(Entries shown)
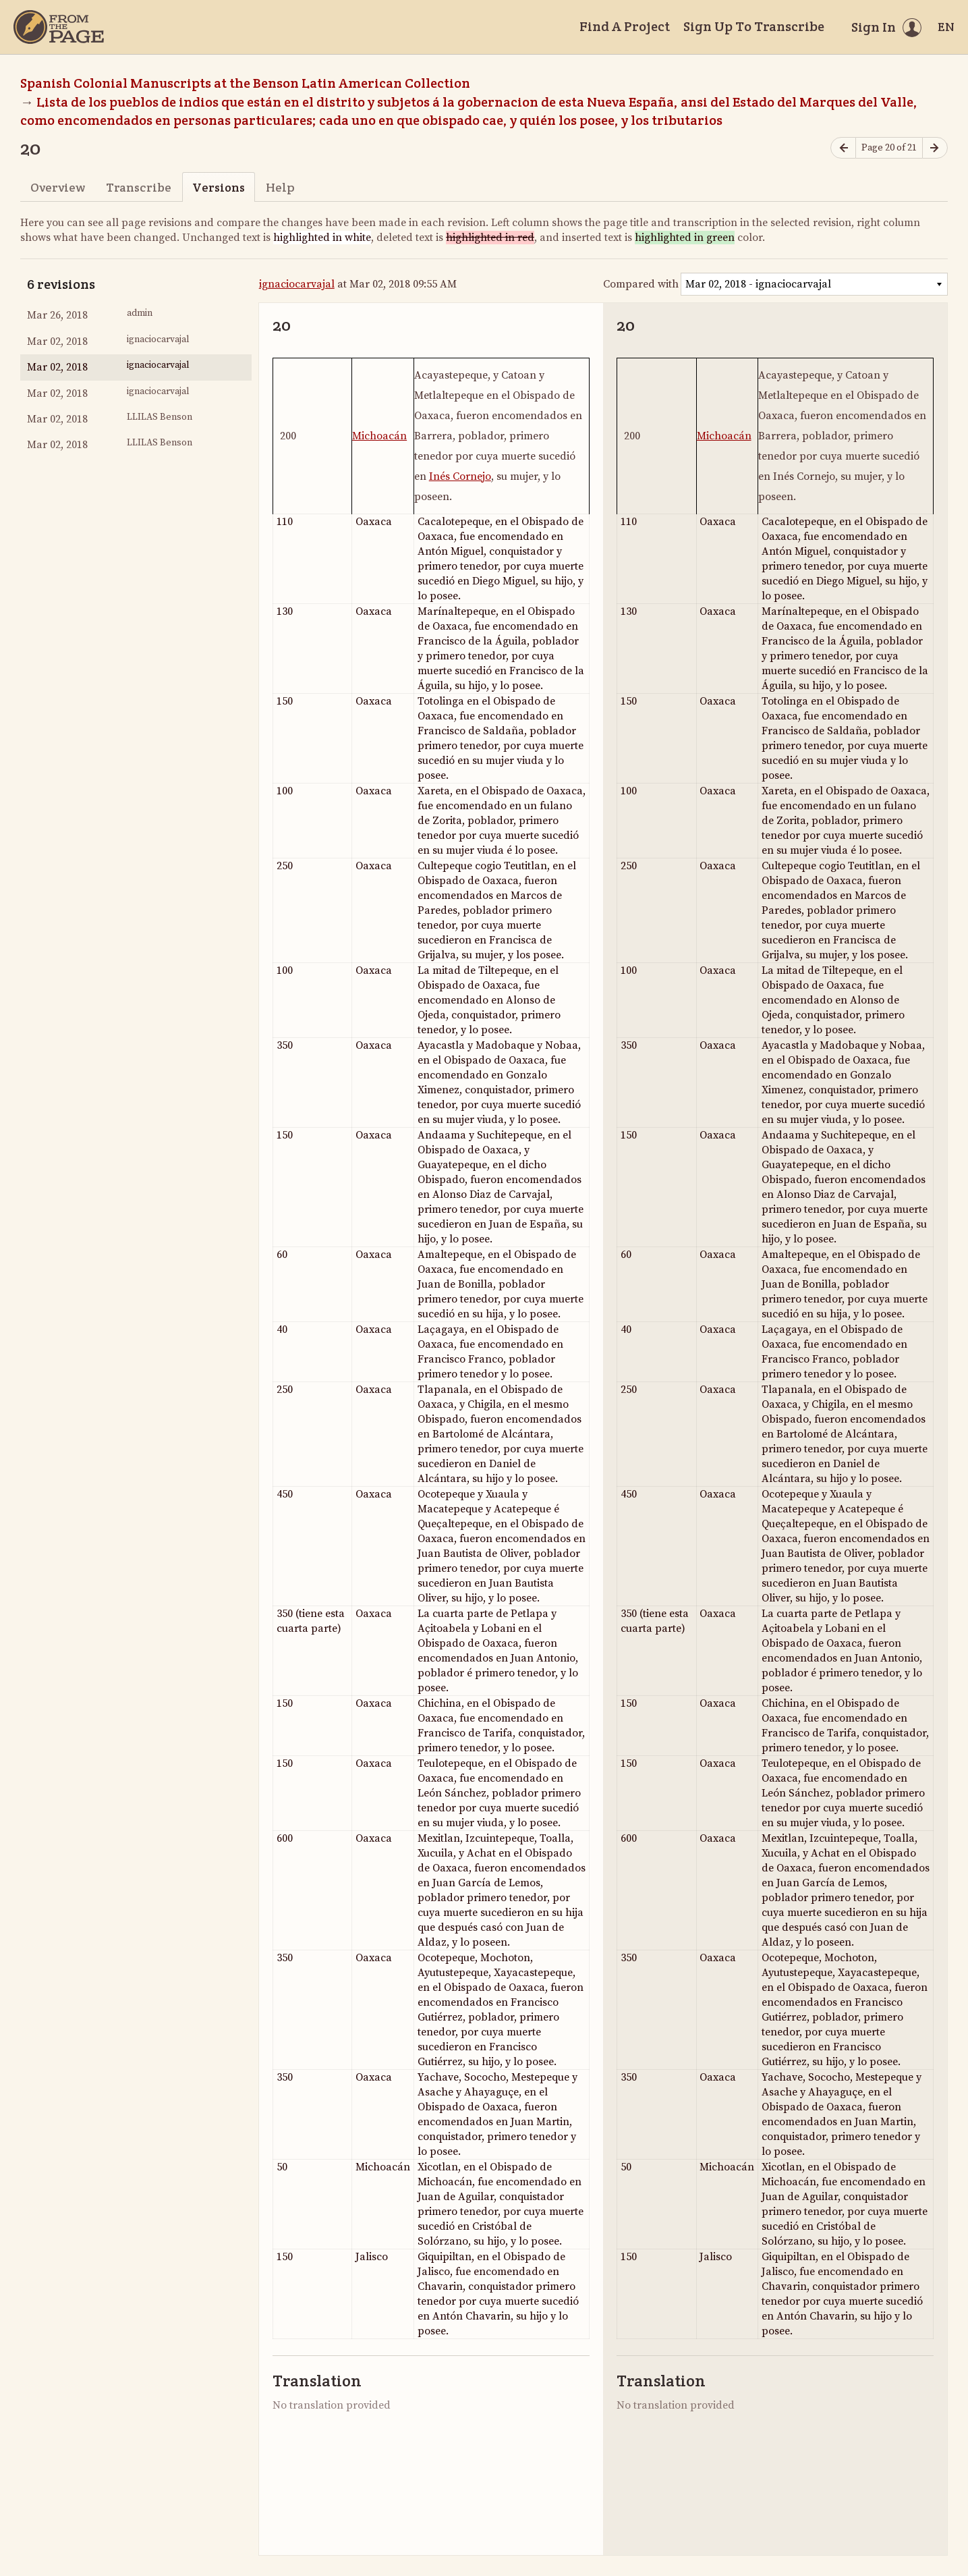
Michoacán (379, 436)
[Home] (58, 27)
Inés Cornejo (460, 476)
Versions (218, 187)
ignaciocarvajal (297, 284)
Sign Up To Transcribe (753, 26)
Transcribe (138, 187)
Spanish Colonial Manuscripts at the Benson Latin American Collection (245, 83)
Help (280, 187)
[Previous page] (843, 148)
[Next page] (935, 148)
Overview (57, 187)
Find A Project (624, 26)
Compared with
(End Entries shown)
* Problem details *
The line with "[Previous page] (843, 148)", the last line of the data above, and every line between them should be duplicated exactly, with nothing else.

* Response to this exercise *
[Previous page] (843, 148)
[Next page] (935, 148)
Overview (57, 187)
Find A Project (624, 26)
Compared with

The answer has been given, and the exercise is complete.